– А потом, Пип, я еще раз посмотрел в то пятнистое стекло и сказал себе: «Мистер Диккенс, сэр, если все это правда, то не пора ли приниматься за свою первую книгу?» – «Пора, и немедленно!» – ответил я сам себе, купил бумаги, чернил и с тех пор неизменно пребывал в восторге и радости. Я был как лунатик, и я был искренне счастлив. Я писал, писал все книги своего заново обретенного «я». Это я, Чарльз Диккенс, писал их одну за другой. Я путешествовал по необъятным просторам Северной Америки и прокладывал свои пути так, чтобы писать и выступать, выступать и писать – здесь преподавал, там размышлял, наполовину поддавшись своей мании, наполовину освободившись от нее, то узнаваемый, то неузнанный; задерживался в одном месте, чтобы закончить «Копперфилда», торчал в другом ради «Домби и сына», которого начал снежным рождественским днем после чая с Призраком Марли.
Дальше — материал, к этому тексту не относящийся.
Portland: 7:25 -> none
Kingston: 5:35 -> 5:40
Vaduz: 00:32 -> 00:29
Иногда я зимовал на маленьких ветреных полустанках, и ни одна душа не догадывалась, что рядом залег в спячку Чарльз Диккенс. Потом, очнувшись и встряхнувшись, как выдра по весне, я двигался дальше. Иногда целое лето проводил в одном городе, прежде чем меня успевали прогнать. О да, прогнать. Люди, подобные твоему мистеру Уйнески, Пип, никому не прощают фантазий, даже если от них нет никакого вреда. Видишь ли, мальчуган, у него просто нет чувства юмора. Это – безнадежно. Он не видит, не понимает и не поймет никогда, что все мы делаем только то, что должны делать. Одни смеются, другие плачут, третьи потрясают кулаками, но в итоге – то же самое: они должны это делать. Земля кишит людьми; каждый в конце концов тонет, но, пока они живут, каждый по-своему гребет к далекому берегу. А мистер Уйнески? Он привык к ножницам и не желает понимать мои перо и бумагу, на которую я вынужден выплескивать свою тоскующую английскую душу.
Мистер Диккенс спустил ноги с кровати и потянулся за саквояжем.
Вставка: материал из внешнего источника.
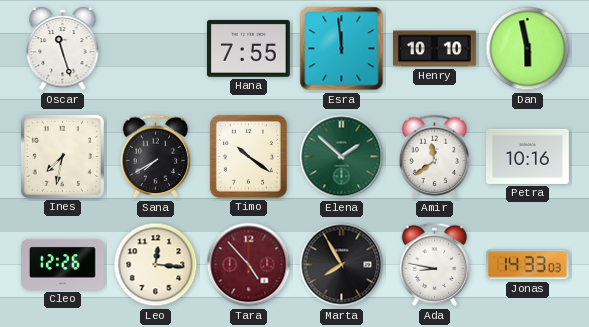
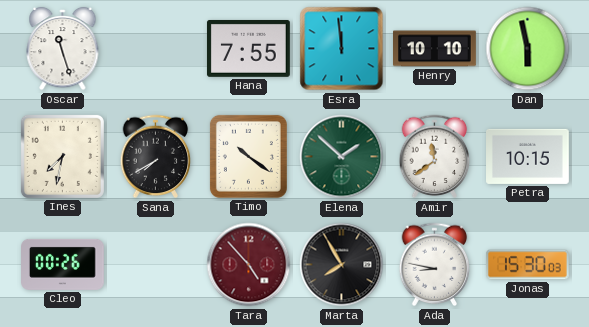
Petra: 10:16 -> 10:15
Cleo: 12:26 -> 00:26
Leo: 12:16 -> none
Jonas: 14:33 -> 15:30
– Значит, пришло время собираться и уходить.
Я первым схватился за саквояж.
– Нет! Вы не можете уйти! Вы же еще не закончили книгу!
– Пип, милый мой, да ты просто не слушал…
– Но мир ждет! Вы не можете бросить «Два города» прямо посередине!
Он тихо забрал у меня саквояж:.
– Пип, Пип…
– Вы не должны, Чарли!
Он посмотрел мне в лицо – наверно, оно раскалилось добела, потому что он вздрогнул.
– Я жду! – закричал я. – И они – тоже!
– Они?..
– Чернь возле стен Бастилии. Париж:! Лондон! Море у Дувра. Гильотина!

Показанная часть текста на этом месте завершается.